Centre Biological Engineering, University of Minho, Braga 4710-057, Portugal; Silicolife Lda, Braga 4715-387, Portugal.
Centre Biological Engineering, University of Minho, Braga 4710-057, Portugal.
Comput Methods Programs Biomed. 2018 Jun;159:125-134. doi: 10.1016/j.cmpb.2018.03.012. Epub 2018 Mar 14.
The volume of biomedical literature has been increasing in the last years. Patent documents have also followed this trend, being important sources of biomedical knowledge, technical details and curated data, which are put together along the granting process. The field of Biomedical text mining (BioTM) has been creating solutions for the problems posed by the unstructured nature of natural language, which makes the search of information a challenging task. Several BioTM techniques can be applied to patents. From those, Information Retrieval (IR) includes processes where relevant data are obtained from collections of documents. In this work, the main goal was to build a patent pipeline addressing IR tasks over patent repositories to make these documents amenable to BioTM tasks.

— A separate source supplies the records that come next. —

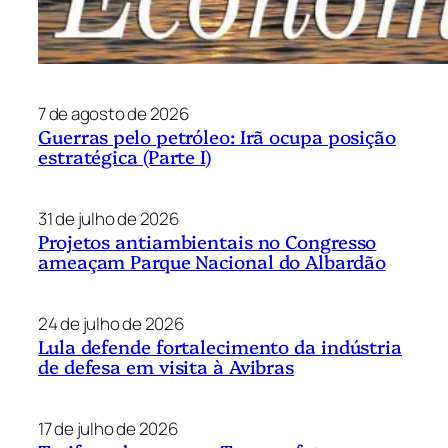
7 de agosto de 2026
Guerras pelo petróleo: Irã ocupa posição
estratégica (Parte I)
31 de julho de 2026
Projetos antiambientais no Congresso
ameaçam Parque Nacional do Albardão
24 de julho de 2026
Lula defende fortalecimento da indústria
de defesa em visita à Avibras
17 de julho de 2026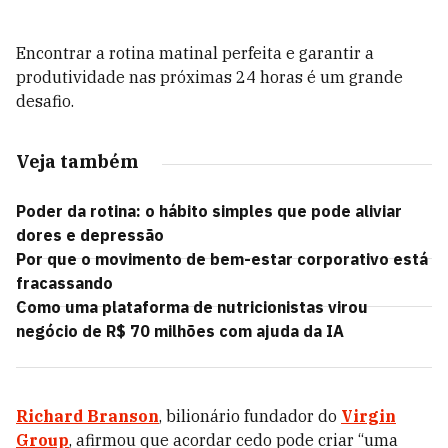
Encontrar a rotina matinal perfeita e garantir a
produtividade nas próximas 24 horas é um grande
desafio.
Veja também
Poder da rotina: o hábito simples que pode aliviar
dores e depressão
Por que o movimento de bem-estar corporativo está
fracassando
Como uma plataforma de nutricionistas virou
negócio de R$ 70 milhões com ajuda da IA
Richard Branson
, bilionário fundador do
Virgin
Group
, afirmou que acordar cedo pode criar “uma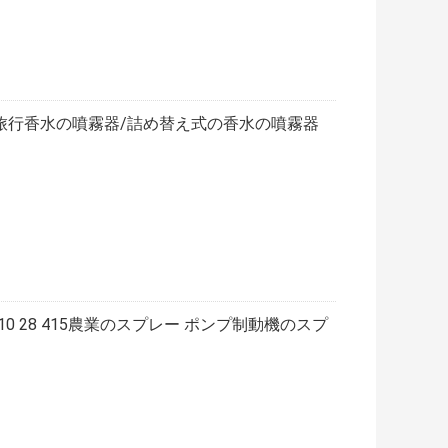
0ml旅行香水の噴霧器/詰め替え式の香水の噴霧器
410 28 415農業のスプレー ポンプ制動機のスプ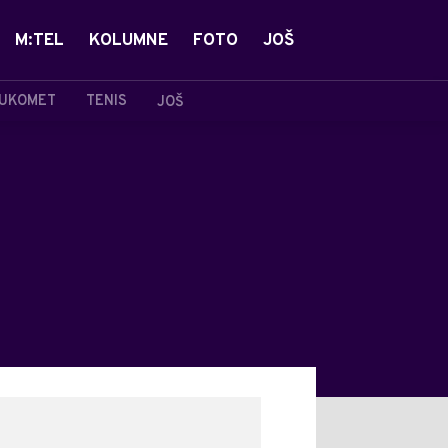
M:TEL
KOLUMNE
FOTO
JOŠ
UKOMET
TENIS
JOŠ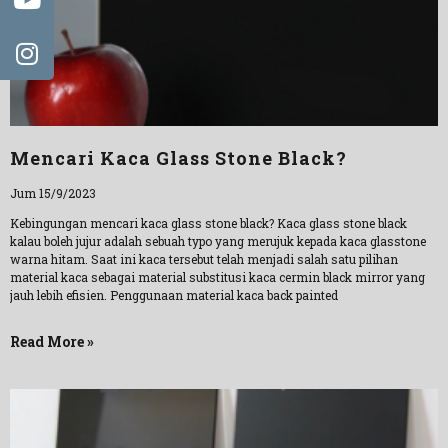
Mencari Kaca Glass Stone Black?
Jum 15/9/2023
Kebingungan mencari kaca glass stone black? Kaca glass stone black
kalau boleh jujur adalah sebuah typo yang merujuk kepada kaca glasstone
warna hitam. Saat ini kaca tersebut telah menjadi salah satu pilihan
material kaca sebagai material substitusi kaca cermin black mirror yang
jauh lebih efisien. Penggunaan material kaca back painted
Read More »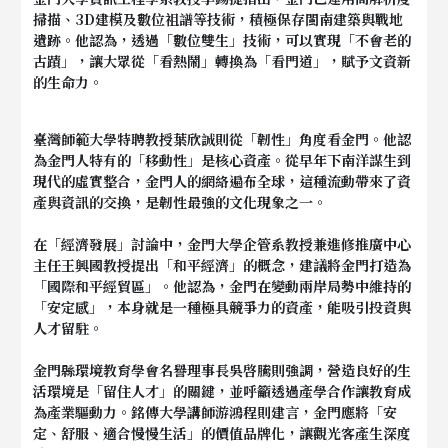
掃描、3D建模及數位祖譜等技術，積極保存閩南建築與戰地
遺跡。他認為，透過「數位雙生」技術，可以實現「不會老的
古蹟」，讓大眾從「看熱鬧」轉換為「看門道」，賦予文資新
的生命力。
臺灣師範大學特聘教授葉欣誠則從「韌性」角度看金門。他認
為金門人特有的「移動性」是核心資產。從早年下南洋謀生到
現代的虛實整合，金門人的網絡遍布全球，這種流動帶來了資
產與資訊的交換，是韌性最強的文化現象之一。
在「經濟發展」討論中，
金門大學企管系教授兼進修推廣中心
主任
王興國教授提出「和平經濟」的概念，建議將金門打造為
「國際和平經貿區」。他認為，金門在變動兩岸局勢中維持的
「安定感」，本身就是一種極具競爭力的資產，能吸引投資與
人才留駐。
金門縣環境教育學會名譽理事長
吳啓騰則強調，營造良好的生
活環境是「留住人才」的關鍵，並呼籲透過產學合作讓教育成
為產業驅動力。銘傳大學講師游鴻程則建言，金門應將「安
定、舒服、適合慢慢生活」的價值品牌化，讓觀光客產生深度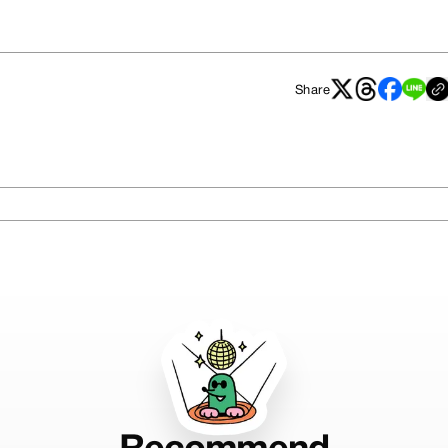
Share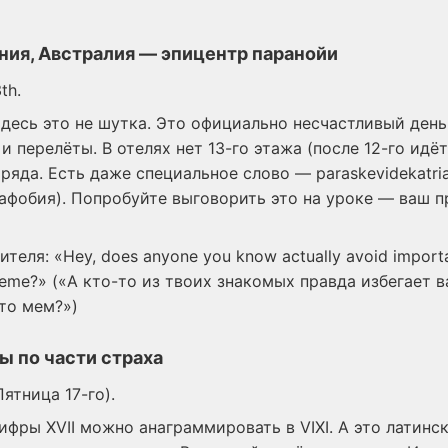
ия, Австралия — эпицентр паранойи
th.
 Здесь это не шутка. Это официально несчастливый ден
и перелёты. В отелях нет 13-го этажа (после 12-го идёт 
ряда. Есть даже специальное слово — paraskevidekatri
афобия). Попробуйте выговорить это на уроке — ваш п
теля: «Hey, does anyone you know actually avoid importan
 a meme?» («А кто-то из твоих знакомых правда избегает
сто мем?»)
ы по части страха
Пятница 17-го).
ифры XVII можно анаграммировать в VIXI. А это латинс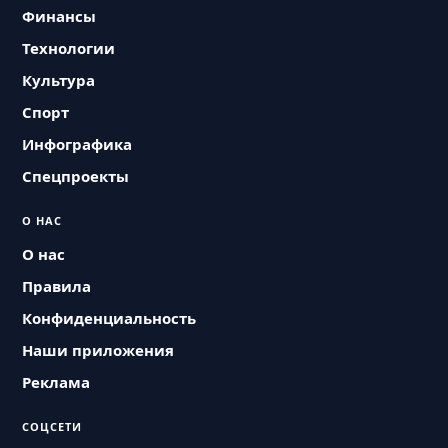
Финансы
Технологии
Культура
Спорт
Инфографика
Спецпроекты
О НАС
О нас
Правила
Конфиденциальность
Наши приложения
Реклама
СОЦСЕТИ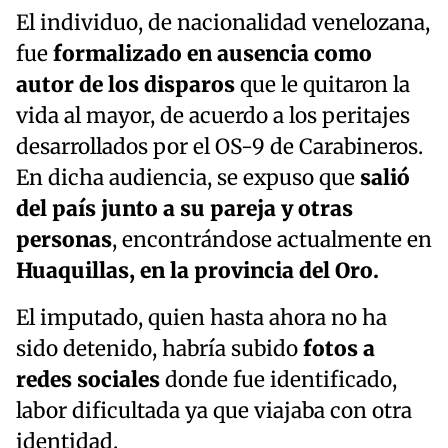
El individuo, de nacionalidad venelozana,
fue
formalizado en ausencia como
autor de los disparos
que le quitaron la
vida al mayor, de acuerdo a los peritajes
desarrollados por el OS-9 de Carabineros.
En dicha audiencia, se expuso que
salió
del país junto a su pareja y otras
personas
, encontrándose actualmente en
Huaquillas, en la provincia del Oro.
El imputado, quien hasta ahora no ha
sido detenido, habría subido
fotos a
redes sociales
donde fue identificado,
labor dificultada ya que viajaba con otra
identidad.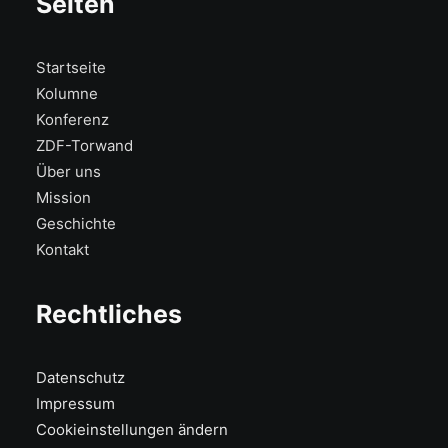
Seiten
Startseite
Kolumne
Konferenz
ZDF-Torwand
Über uns
Mission
Geschichte
Kontakt
Rechtliches
Datenschutz
Impressum
Cookieinstellungen ändern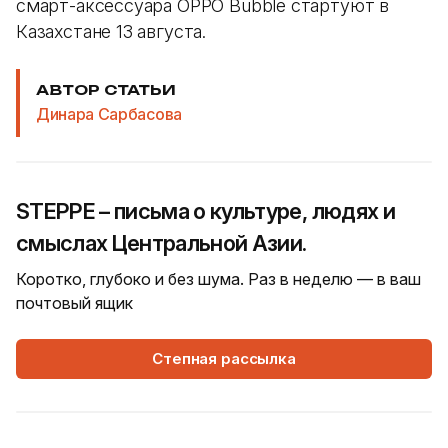
смарт-аксессуара OPPO Bubble стартуют в
Казахстане 13 августа.
АВТОР СТАТЬИ
Динара Сарбасова
STEPPE – письма о культуре, людях и
смыслах Центральной Азии.
Коротко, глубоко и без шума. Раз в неделю — в ваш
почтовый ящик
Степная рассылка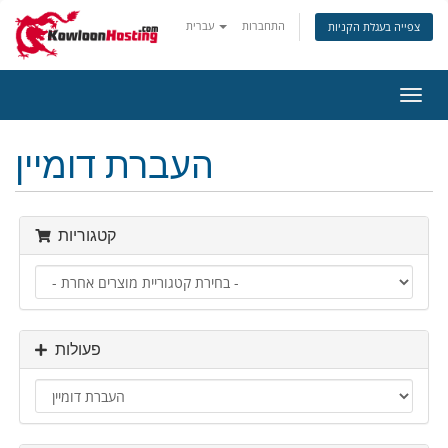
התחברות
עברית
צפייה בעגלת הקניות
פעלת
ניווט
העברת דומיין
קטגוריות
פעולות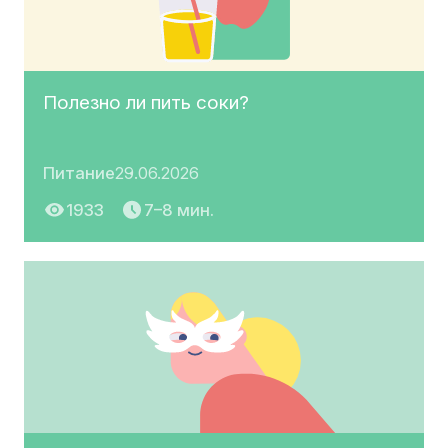
Полезно ли пить соки?
Питание
29.06.2026
1933
7–8 мин.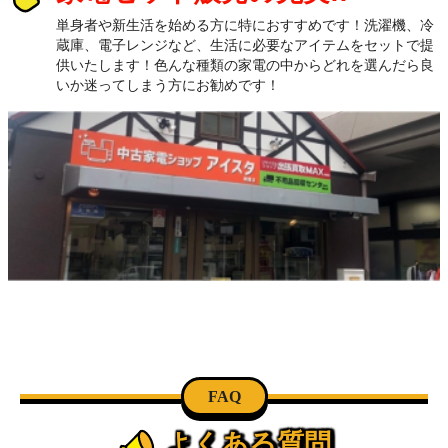
単身者や新生活を始める方に特におすすめです！洗濯機、冷
蔵庫、電子レンジなど、生活に必要なアイテムをセットで提
供いたします！色んな種類の家電の中からどれを選んだら良
いか迷ってしまう方にお勧めです！
FAQ
よくある質問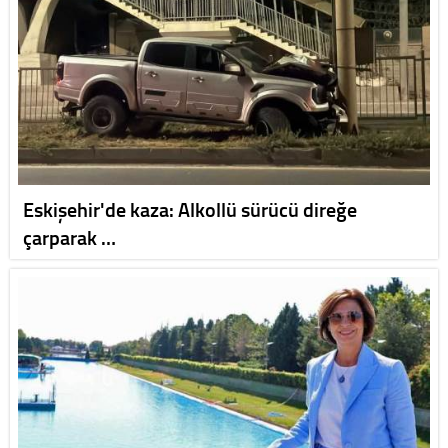
Eskişehir'de kaza: Alkollü sürücü direğe
çarparak …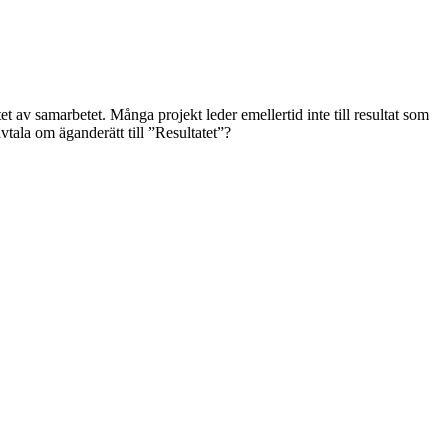
t av samarbetet. Många projekt leder emellertid inte till resultat som
vtala om äganderätt till ”Resultatet”?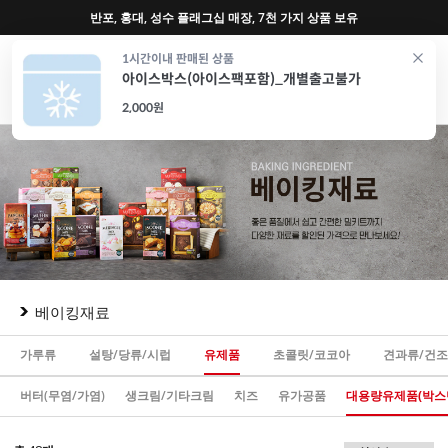
♥ 회원가입 특별혜택 (사업자 추가혜택) ♥
0
1시간이내 판매된 상품
아이스박스(아이스팩포함)_개별출고불가
재료
도구
포장
가전
특가/혜택
CAFE
2,000원
베이킹재료
가루류
설탕/당류/시럽
유제품
초콜릿/코코아
견과류/건
버터(무염/가염)
생크림/기타크림
치즈
유가공품
대용량유제품(박스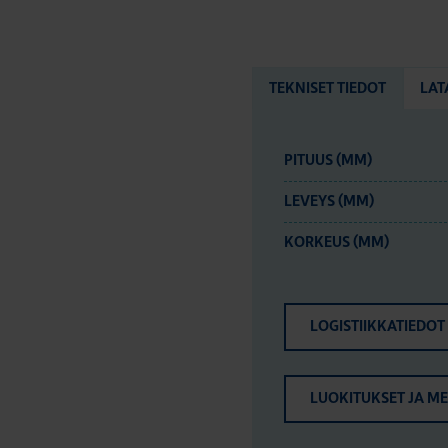
TEKNISET TIEDOT
LAT
PITUUS (MM)
LEVEYS (MM)
KORKEUS (MM)
LOGISTIIKKATIEDOT
LUOKITUKSET JA M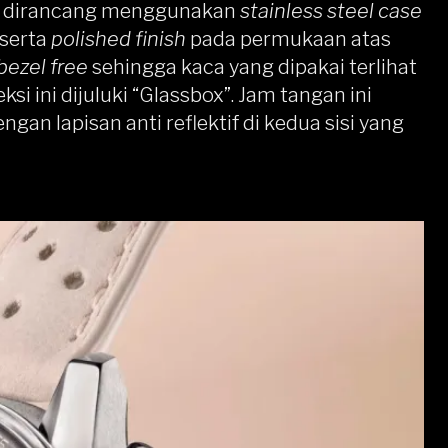
6 dirancang menggunakan
stainless steel case
serta
polished finish
pada permukaan atas
bezel free
sehingga kaca yang dipakai terlihat
si ini dijuluki “Glassbox”. Jam tangan ini
ngan lapisan anti reflektif di kedua sisi yang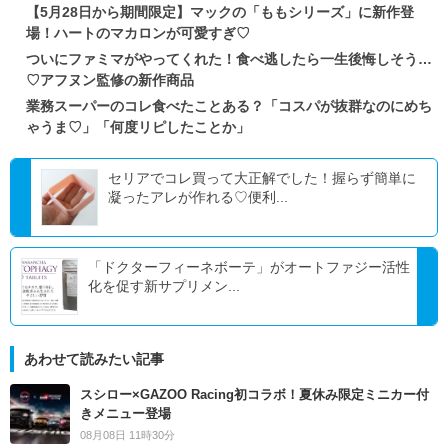
【5月28日から期間限定】マックの「ももシリーズ」に新作登
場！ハートのマカロンが可愛すぎ♡
ついにファミマがやってくれた！食べ逃したら一生後悔しそう…
♡アフヌン監修の新作商品
業務スーパーのコレ食べたことある？「コスパが抜群なのにめち
ゃうま♡」「何度リピしたことか」
セリアでコレ買って大正解でした！握らず簡単に
凝ったアレが作れる♡便利...
「ドクターフィーネボーテ」がオートファジー活性
化を促す新サプリメン...
あわせて読みたい記事
スシロー×GAZOO Racing初コラボ！夏休み限定ミニカー付
きメニュー登場
08月08日 11時30分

The pipeline was developed within @Note2, an open-source computational framework for BioTM, adding a number of modules to the core libraries, including patent metadata and full text retrieval, PDF to text conversion and optical character recognition. Also, user interfaces were developed for the main operations materialized in a new @Note2 plug-in.
The integration of these tools in @Note2 opens opportunities to run BioTM tools over patent texts, including tasks from Information Extraction, such as Named Entity Recognition or Relation Extraction. We demonstrated the pipeline's main functions with a case study, using an available benchmark dataset from BioCreative challenges. Also, we show the use of the plug-in with a user query related to the production of vanillin.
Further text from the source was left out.